▶ [What you need to do]:
Pictures must be dropped from the copy of the entries below; all else is returned exactly.

▶ [Transcribed page contents]:

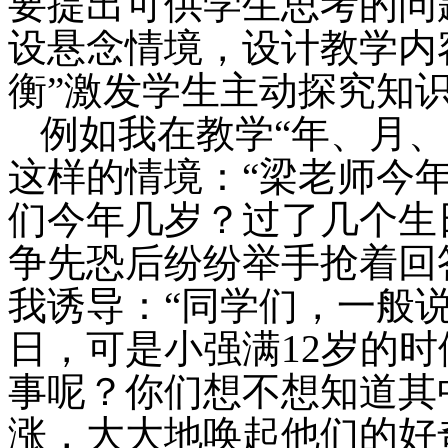
要提出可供学生思考的问
设悬念情境，设计教学内
衡”激发学生主动探究知
例如我在教学“年、月
这样的情境：“梁老师今
们今年几岁？过了几个生
争先恐后纷纷举手抢着回
我诱导：“同学们，一般
日，可是小强满
12
岁的时
事呢？你们想不想知道其
涨，大大地唤起他们的好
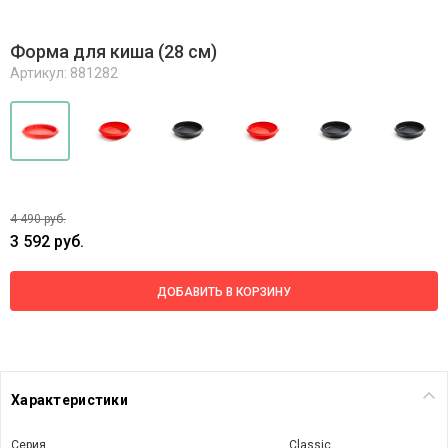
Форма для киша (28 см)
Артикул: 881282
4 490 руб.
3 592 руб.
ДОБАВИТЬ В КОРЗИНУ
Характеристики
Серия
Classic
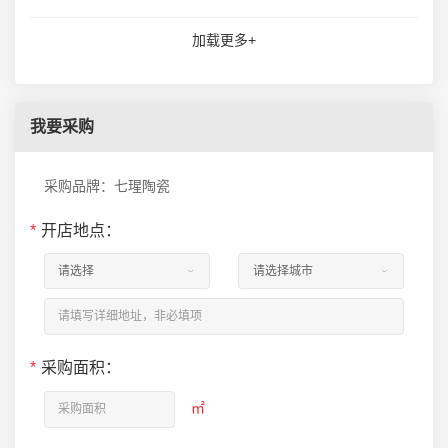
加载更多+
我要采购
采购品牌：七瑆陶瓷
*
开店地点：
*
采购面积：
㎡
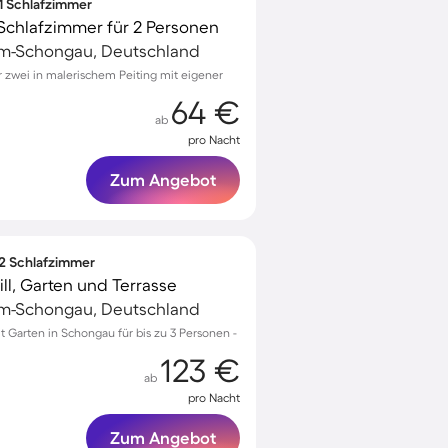
 1 Schlafzimmer
Schlafzimmer für 2 Personen
m-Schongau, Deutschland
zwei in malerischem Peiting mit eigener
64 €
ab
pro Nacht
Zum Angebot
 2 Schlafzimmer
ll, Garten und Terrasse
m-Schongau, Deutschland
Garten in Schongau für bis zu 3 Personen -
123 €
ab
pro Nacht
Zum Angebot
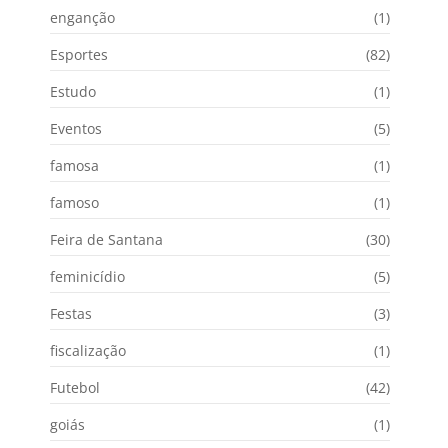
enganção
(1)
Esportes
(82)
Estudo
(1)
Eventos
(5)
famosa
(1)
famoso
(1)
Feira de Santana
(30)
feminicídio
(5)
Festas
(3)
fiscalização
(1)
Futebol
(42)
goiás
(1)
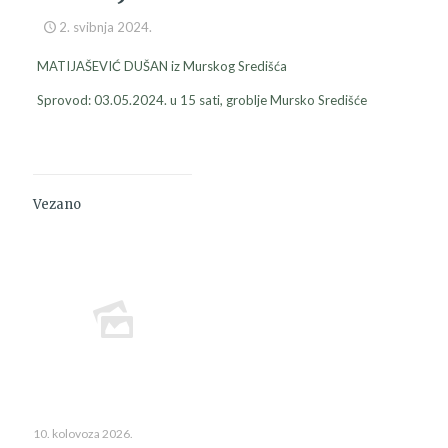
2. svibnja 2024.
MATIJAŠEVIĆ DUŠAN iz Murskog Središća
Sprovod: 03.05.2024. u 15 sati, groblje Mursko Središće
Vezano
10. kolovoza 2026.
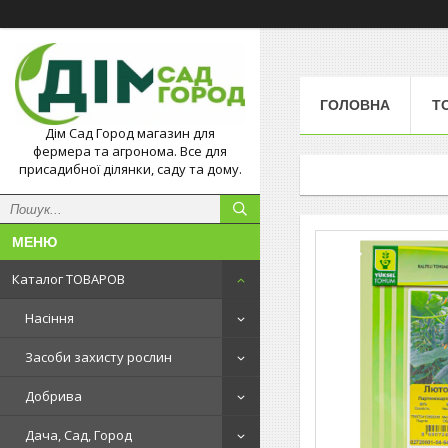
ГОЛОВНА
Т
Дім Сад Город магазин для
фермера та агронома. Все для
присадибної ділянки, саду та дому.
Каталог ТОВАРОВ
Насіння
Засоби захисту рослин
Добрива
Дача, Сад, Город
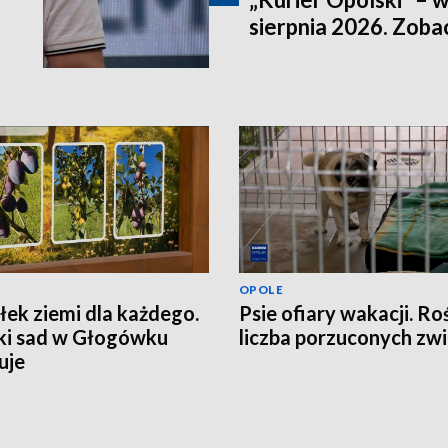
sierpnia 2026. Zob
OPOLE
ek ziemi dla każdego.
Psie ofiary wakacji. Ro
ki sad w Głogówku
liczba porzuconych zwi
uje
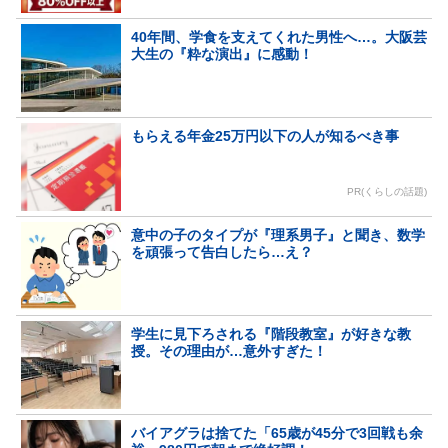
40年間、学食を支えてくれた男性へ…。大阪芸
大生の『粋な演出』に感動！
もらえる年金25万円以下の人が知るべき事
PR(くらしの話題)
意中の子のタイプが『理系男子』と聞き、数学
を頑張って告白したら…え？
学生に見下ろされる『階段教室』が好きな教
授。その理由が…意外すぎた！
バイアグラは捨てた「65歳が45分で3回戦も余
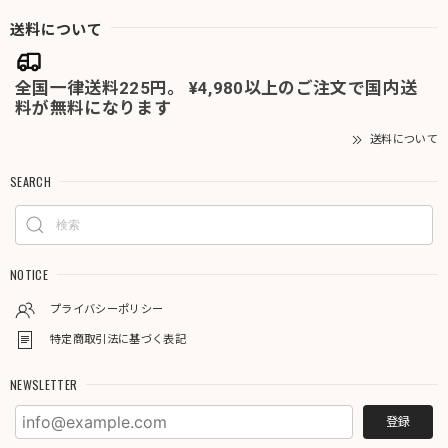
送料について
全国一律送料225円。 ¥4,980以上のご注文で国内送
料が無料になります
送料について
SEARCH
NOTICE
プライバシーポリシー
特定商取引法に基づく表記
NEWSLETTER
登録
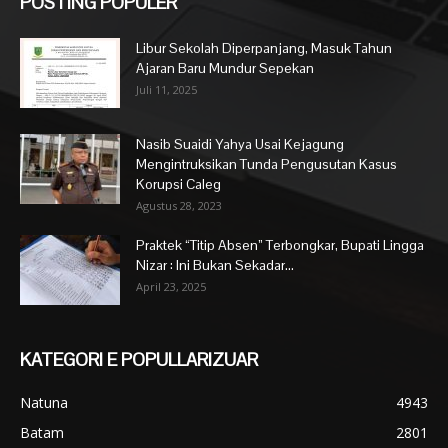
POSTING POPULER
Libur Sekolah Diperpanjang, Masuk Tahun
Ajaran Baru Mundur Sepekan
Juli 11, 2025
Nasib Suaidi Yahya Usai Kejagung
Mengintruksikan Tunda Pengusutan Kasus
Korupsi Caleg
Agustus 28, 2023
Praktek “Titip Absen” Terbongkar, Bupati Lingga
Nizar : Ini Bukan Sekadar...
April 23, 2025
KATEGORI E POPULLARIZUAR
Natuna
4943
Batam
2801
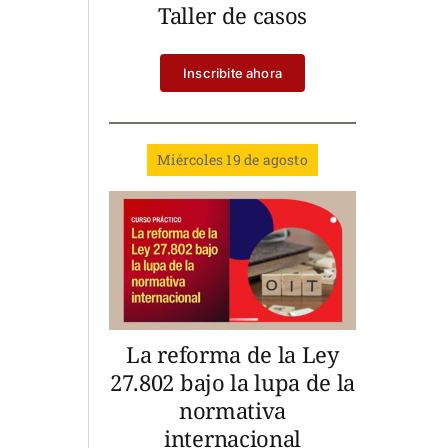
Taller de casos
Inscribite ahora
Miércoles 19 de agosto
La reforma de la Ley
27.802 bajo la lupa de la
normativa
internacional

▶ [Answer section]:
要提出可供学生思考的问
设悬念情境，设计教学内
衡”激发学生主动探究知
例如我在教学“年、月
这样的情境：“梁老师今
们今年几岁？过了几个生
争先恐后纷纷举手抢着回
我诱导：“同学们，一般
日，可是小强满
12
岁的时
事呢？你们想不想知道其
涨，大大地唤起他们的好
Форма для киша (28 см)
Артикул: 881282
4 490 руб.
3 592 руб.
ДОБАВИТЬ В КОРЗИНУ
Характеристики
Серия
Classic
加载更多+
我要采购
采购品牌：七瑆陶瓷
*
开店地点：
*
采购面积：
㎡
 1 Schlafzimmer
Schlafzimmer für 2 Personen
m-Schongau, Deutschland
zwei in malerischem Peiting mit eigener
64 €
ab
pro Nacht
Zum Angebot
 2 Schlafzimmer
ll, Garten und Terrasse
m-Schongau, Deutschland
Garten in Schongau für bis zu 3 Personen -
123 €
ab
pro Nacht
Zum Angebot
enganção
(1)
Esportes
(82)
Estudo
(1)
Eventos
(5)
famosa
(1)
famoso
(1)
Feira de Santana
(30)
feminicídio
(5)
Festas
(3)
fiscalização
(1)
Futebol
(42)
goiás
(1)
2. svibnja 2024.
MATIJAŠEVIĆ DUŠAN iz Murskog Središća
Sprovod: 03.05.2024. u 15 sati, groblje Mursko Središće
Vezano
10. kolovoza 2026.
ГОЛОВНА
Т
Дім Сад Город магазин для
фермера та агронома. Все для
присадибної ділянки, саду та дому.
Каталог ТОВАРОВ
Насіння
Засоби захисту рослин
Добрива
Дача, Сад, Город
sierpnia 2026. Zob
OPOLE
ek ziemi dla każdego.
Psie ofiary wakacji. Ro
ki sad w Głogówku
liczba porzuconych zwi
uje
40年間、学食を支えてくれた男性へ…。大阪芸
大生の『粋な演出』に感動！
もらえる年金25万円以下の人が知るべき事
PR(くらしの話題)
意中の子のタイプが『理系男子』と聞き、数学
を頑張って告白したら…え？
学生に見下ろされる『階段教室』が好きな教
授。その理由が…意外すぎた！
バイアグラは捨てた「65歳が45分で3回戦も余
送料について
全国一律送料225円。 ¥4,980以上のご注文で国内送
料が無料になります
送料について
SEARCH
NOTICE
プライバシーポリシー
特定商取引法に基づく表記
NEWSLETTER
登録
POSTING POPULER
Libur Sekolah Diperpanjang, Masuk Tahun
Ajaran Baru Mundur Sepekan
Juli 11, 2025
Nasib Suaidi Yahya Usai Kejagung
Mengintruksikan Tunda Pengusutan Kasus
Korupsi Caleg
Agustus 28, 2023
Praktek “Titip Absen” Terbongkar, Bupati Lingga
Nizar : Ini Bukan Sekadar...
April 23, 2025
KATEGORI E POPULLARIZUAR
Natuna
4943
Batam
2801
Taller de casos
Inscribite ahora
Miércoles 19 de agosto
La reforma de la Ley
27.802 bajo la lupa de la
normativa
internacional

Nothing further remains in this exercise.